Recorded data:
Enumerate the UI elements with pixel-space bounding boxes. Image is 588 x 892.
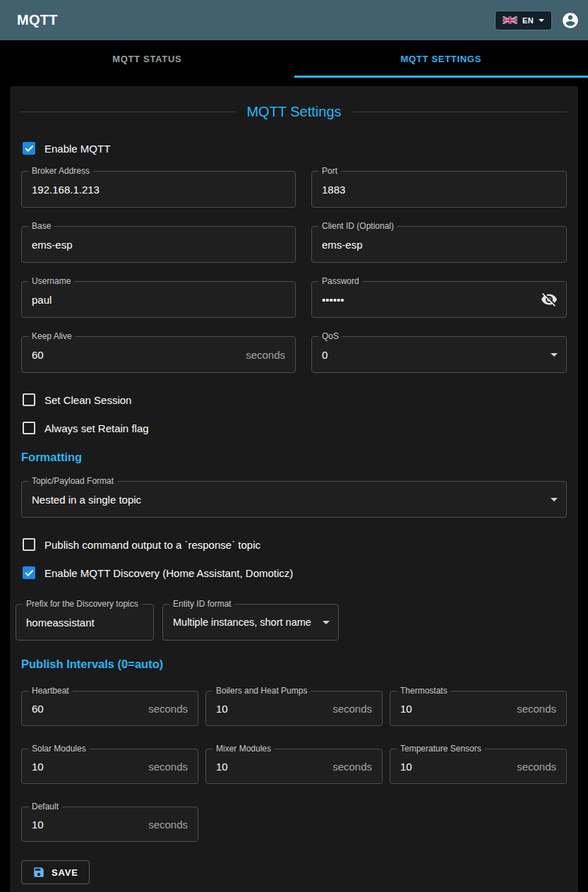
qos-select[interactable]: QoS 0 [311, 336, 567, 373]
client-id-label: Client ID (Optional) [318, 222, 397, 231]
clean-session-checkbox[interactable] [23, 393, 35, 406]
mqtt-discovery-row: Enable MQTT Discovery (Home Assistant, D… [21, 564, 567, 581]
temperature-sensors-label: Temperature Sensors [397, 744, 485, 754]
qos-label: QoS [318, 332, 342, 341]
account-circle-icon [561, 11, 580, 30]
tab-mqtt-settings-label: MQTT SETTINGS [400, 54, 481, 64]
publish-intervals-heading: Publish Intervals (0=auto) [21, 658, 567, 671]
thermostats-input[interactable] [390, 691, 566, 725]
dropdown-arrow-icon [323, 621, 330, 624]
discovery-prefix-input[interactable] [16, 605, 153, 640]
default-input[interactable] [22, 807, 198, 841]
toggle-password-visibility-button[interactable] [538, 288, 560, 311]
active-tab-indicator [294, 76, 588, 78]
password-label: Password [318, 277, 363, 286]
tab-bar: MQTT STATUS MQTT SETTINGS [0, 40, 588, 78]
language-label: EN [522, 16, 534, 25]
chevron-down-icon [539, 19, 544, 22]
clean-session-row: Set Clean Session [21, 391, 567, 408]
broker-address-input[interactable] [22, 172, 295, 207]
broker-port-row: Broker Address Port [21, 171, 567, 208]
retain-flag-label: Always set Retain flag [44, 422, 149, 434]
visibility-off-icon [541, 291, 558, 308]
broker-address-label: Broker Address [28, 167, 93, 176]
publish-response-label: Publish command output to a `response` t… [44, 539, 260, 551]
keep-alive-label: Keep Alive [28, 332, 76, 341]
topic-format-select[interactable]: Topic/Payload Format Nested in a single … [21, 481, 567, 518]
uk-flag-icon [503, 16, 517, 24]
username-label: Username [28, 277, 74, 286]
dropdown-arrow-icon [551, 498, 558, 501]
keep-alive-field: Keep Alive seconds [21, 336, 296, 373]
page-title-row: MQTT Settings [21, 103, 567, 120]
formatting-heading: Formatting [21, 451, 567, 464]
retain-flag-row: Always set Retain flag [21, 420, 567, 436]
entity-id-format-value: Multiple instances, short name [173, 617, 311, 628]
publish-response-row: Publish command output to a `response` t… [21, 536, 567, 553]
mixer-label: Mixer Modules [212, 744, 275, 754]
topic-format-value: Nested in a single topic [32, 494, 141, 506]
clean-session-label: Set Clean Session [44, 394, 131, 406]
settings-card: MQTT Settings Enable MQTT Broker Address… [10, 86, 578, 892]
thermostats-label: Thermostats [397, 686, 451, 696]
temperature-sensors-interval-field: Temperature Sensors seconds [390, 749, 567, 784]
solar-label: Solar Modules [28, 744, 90, 754]
save-button-label: SAVE [52, 867, 78, 878]
retain-flag-checkbox[interactable] [23, 422, 35, 434]
boilers-interval-field: Boilers and Heat Pumps seconds [205, 691, 383, 726]
enable-mqtt-row: Enable MQTT [21, 140, 567, 157]
enable-mqtt-checkbox[interactable] [23, 142, 35, 155]
divider [21, 112, 235, 112]
tab-mqtt-status-label: MQTT STATUS [112, 54, 181, 64]
default-label: Default [28, 802, 62, 811]
entity-id-format-label: Entity ID format [169, 600, 235, 609]
account-button[interactable] [561, 11, 580, 30]
topic-format-label: Topic/Payload Format [28, 477, 117, 486]
username-input[interactable] [22, 282, 295, 317]
solar-input[interactable] [22, 749, 198, 783]
enable-mqtt-label: Enable MQTT [44, 143, 110, 155]
broker-address-field: Broker Address [21, 171, 296, 208]
heartbeat-interval-field: Heartbeat seconds [21, 691, 198, 726]
topic-format-row: Topic/Payload Format Nested in a single … [21, 481, 567, 518]
tab-mqtt-status[interactable]: MQTT STATUS [0, 40, 294, 78]
discovery-prefix-label: Prefix for the Discovery topics [23, 600, 142, 609]
language-selector[interactable]: EN [495, 11, 552, 30]
password-input[interactable] [312, 282, 566, 317]
client-id-field: Client ID (Optional) [311, 226, 567, 263]
dropdown-arrow-icon [551, 353, 558, 357]
thermostats-interval-field: Thermostats seconds [390, 691, 567, 726]
boilers-label: Boilers and Heat Pumps [212, 686, 311, 696]
save-button[interactable]: SAVE [21, 860, 90, 884]
client-id-input[interactable] [312, 227, 566, 262]
entity-id-format-select[interactable]: Entity ID format Multiple instances, sho… [162, 604, 339, 641]
app-title: MQTT [17, 12, 58, 28]
port-label: Port [318, 167, 341, 176]
temperature-sensors-input[interactable] [390, 749, 566, 783]
solar-interval-field: Solar Modules seconds [21, 749, 198, 784]
heartbeat-label: Heartbeat [28, 686, 73, 696]
heartbeat-input[interactable] [22, 691, 198, 725]
mixer-input[interactable] [206, 749, 382, 783]
base-input[interactable] [22, 227, 295, 262]
boilers-input[interactable] [206, 691, 382, 725]
mqtt-discovery-checkbox[interactable] [23, 566, 35, 579]
mqtt-discovery-label: Enable MQTT Discovery (Home Assistant, D… [44, 567, 293, 579]
credentials-row: Username Password [21, 281, 567, 318]
app-bar: MQTT EN [0, 0, 588, 40]
save-icon [32, 866, 45, 879]
password-field: Password [311, 281, 567, 318]
base-clientid-row: Base Client ID (Optional) [21, 226, 567, 263]
qos-value: 0 [322, 349, 328, 361]
base-label: Base [28, 222, 54, 231]
discovery-options-row: Prefix for the Discovery topics Entity I… [16, 604, 567, 641]
base-field: Base [21, 226, 296, 263]
divider [353, 112, 567, 112]
discovery-prefix-field: Prefix for the Discovery topics [16, 604, 154, 641]
publish-response-checkbox[interactable] [23, 538, 35, 551]
tab-mqtt-settings[interactable]: MQTT SETTINGS [294, 40, 588, 78]
port-input[interactable] [312, 172, 566, 207]
keep-alive-input[interactable] [22, 337, 295, 372]
app-bar-actions: EN [495, 11, 580, 30]
keepalive-qos-row: Keep Alive seconds QoS 0 [21, 336, 567, 373]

## Task details
None of the images should be copied, but every entry must be given again exactly.

## Solution
Enumerate the UI elements with pixel-space bounding boxes. Image is 588 x 892.
qos-select[interactable]: QoS 0 [311, 336, 567, 373]
client-id-label: Client ID (Optional) [318, 222, 397, 231]
clean-session-checkbox[interactable] [23, 393, 35, 406]
mqtt-discovery-row: Enable MQTT Discovery (Home Assistant, D… [21, 564, 567, 581]
temperature-sensors-label: Temperature Sensors [397, 744, 485, 754]
qos-label: QoS [318, 332, 342, 341]
account-circle-icon [561, 11, 580, 30]
tab-mqtt-settings-label: MQTT SETTINGS [400, 54, 481, 64]
publish-intervals-heading: Publish Intervals (0=auto) [21, 658, 567, 671]
thermostats-input[interactable] [390, 691, 566, 725]
dropdown-arrow-icon [323, 621, 330, 624]
discovery-prefix-input[interactable] [16, 605, 153, 640]
default-input[interactable] [22, 807, 198, 841]
toggle-password-visibility-button[interactable] [538, 288, 560, 311]
active-tab-indicator [294, 76, 588, 78]
password-label: Password [318, 277, 363, 286]
tab-bar: MQTT STATUS MQTT SETTINGS [0, 40, 588, 78]
language-label: EN [522, 16, 534, 25]
chevron-down-icon [539, 19, 544, 22]
clean-session-row: Set Clean Session [21, 391, 567, 408]
broker-address-input[interactable] [22, 172, 295, 207]
broker-port-row: Broker Address Port [21, 171, 567, 208]
retain-flag-label: Always set Retain flag [44, 422, 149, 434]
visibility-off-icon [541, 291, 558, 308]
broker-address-label: Broker Address [28, 167, 93, 176]
publish-response-label: Publish command output to a `response` t… [44, 539, 260, 551]
keep-alive-label: Keep Alive [28, 332, 76, 341]
topic-format-select[interactable]: Topic/Payload Format Nested in a single … [21, 481, 567, 518]
uk-flag-icon [503, 16, 517, 24]
username-label: Username [28, 277, 74, 286]
dropdown-arrow-icon [551, 498, 558, 501]
keep-alive-field: Keep Alive seconds [21, 336, 296, 373]
page-title-row: MQTT Settings [21, 103, 567, 120]
formatting-heading: Formatting [21, 451, 567, 464]
retain-flag-row: Always set Retain flag [21, 420, 567, 436]
entity-id-format-value: Multiple instances, short name [173, 617, 311, 628]
publish-response-row: Publish command output to a `response` t… [21, 536, 567, 553]
mixer-label: Mixer Modules [212, 744, 275, 754]
topic-format-value: Nested in a single topic [32, 494, 141, 506]
clean-session-label: Set Clean Session [44, 394, 131, 406]
settings-card: MQTT Settings Enable MQTT Broker Address… [10, 86, 578, 892]
thermostats-label: Thermostats [397, 686, 451, 696]
temperature-sensors-interval-field: Temperature Sensors seconds [390, 749, 567, 784]
solar-label: Solar Modules [28, 744, 90, 754]
save-button-label: SAVE [52, 867, 78, 878]
retain-flag-checkbox[interactable] [23, 422, 35, 434]
boilers-interval-field: Boilers and Heat Pumps seconds [205, 691, 383, 726]
enable-mqtt-row: Enable MQTT [21, 140, 567, 157]
enable-mqtt-checkbox[interactable] [23, 142, 35, 155]
divider [21, 112, 235, 112]
tab-mqtt-status-label: MQTT STATUS [112, 54, 181, 64]
default-label: Default [28, 802, 62, 811]
entity-id-format-label: Entity ID format [169, 600, 235, 609]
account-button[interactable] [561, 11, 580, 30]
topic-format-label: Topic/Payload Format [28, 477, 117, 486]
username-input[interactable] [22, 282, 295, 317]
solar-input[interactable] [22, 749, 198, 783]
enable-mqtt-label: Enable MQTT [44, 143, 110, 155]
broker-address-field: Broker Address [21, 171, 296, 208]
heartbeat-interval-field: Heartbeat seconds [21, 691, 198, 726]
topic-format-row: Topic/Payload Format Nested in a single … [21, 481, 567, 518]
tab-mqtt-status[interactable]: MQTT STATUS [0, 40, 294, 78]
discovery-prefix-label: Prefix for the Discovery topics [23, 600, 142, 609]
language-selector[interactable]: EN [495, 11, 552, 30]
password-input[interactable] [312, 282, 566, 317]
client-id-field: Client ID (Optional) [311, 226, 567, 263]
dropdown-arrow-icon [551, 353, 558, 357]
thermostats-interval-field: Thermostats seconds [390, 691, 567, 726]
boilers-label: Boilers and Heat Pumps [212, 686, 311, 696]
save-button[interactable]: SAVE [21, 860, 90, 884]
client-id-input[interactable] [312, 227, 566, 262]
entity-id-format-select[interactable]: Entity ID format Multiple instances, sho… [162, 604, 339, 641]
app-title: MQTT [17, 12, 58, 28]
port-label: Port [318, 167, 341, 176]
temperature-sensors-input[interactable] [390, 749, 566, 783]
solar-interval-field: Solar Modules seconds [21, 749, 198, 784]
heartbeat-label: Heartbeat [28, 686, 73, 696]
heartbeat-input[interactable] [22, 691, 198, 725]
mixer-input[interactable] [206, 749, 382, 783]
base-input[interactable] [22, 227, 295, 262]
boilers-input[interactable] [206, 691, 382, 725]
mqtt-discovery-checkbox[interactable] [23, 566, 35, 579]
mqtt-discovery-label: Enable MQTT Discovery (Home Assistant, D… [44, 567, 293, 579]
credentials-row: Username Password [21, 281, 567, 318]
app-bar: MQTT EN [0, 0, 588, 40]
save-icon [32, 866, 45, 879]
password-field: Password [311, 281, 567, 318]
base-clientid-row: Base Client ID (Optional) [21, 226, 567, 263]
qos-value: 0 [322, 349, 328, 361]
base-label: Base [28, 222, 54, 231]
discovery-options-row: Prefix for the Discovery topics Entity I… [16, 604, 567, 641]
base-field: Base [21, 226, 296, 263]
divider [353, 112, 567, 112]
discovery-prefix-field: Prefix for the Discovery topics [16, 604, 154, 641]
publish-response-checkbox[interactable] [23, 538, 35, 551]
tab-mqtt-settings[interactable]: MQTT SETTINGS [294, 40, 588, 78]
port-input[interactable] [312, 172, 566, 207]
keep-alive-input[interactable] [22, 337, 295, 372]
app-bar-actions: EN [495, 11, 580, 30]
keepalive-qos-row: Keep Alive seconds QoS 0 [21, 336, 567, 373]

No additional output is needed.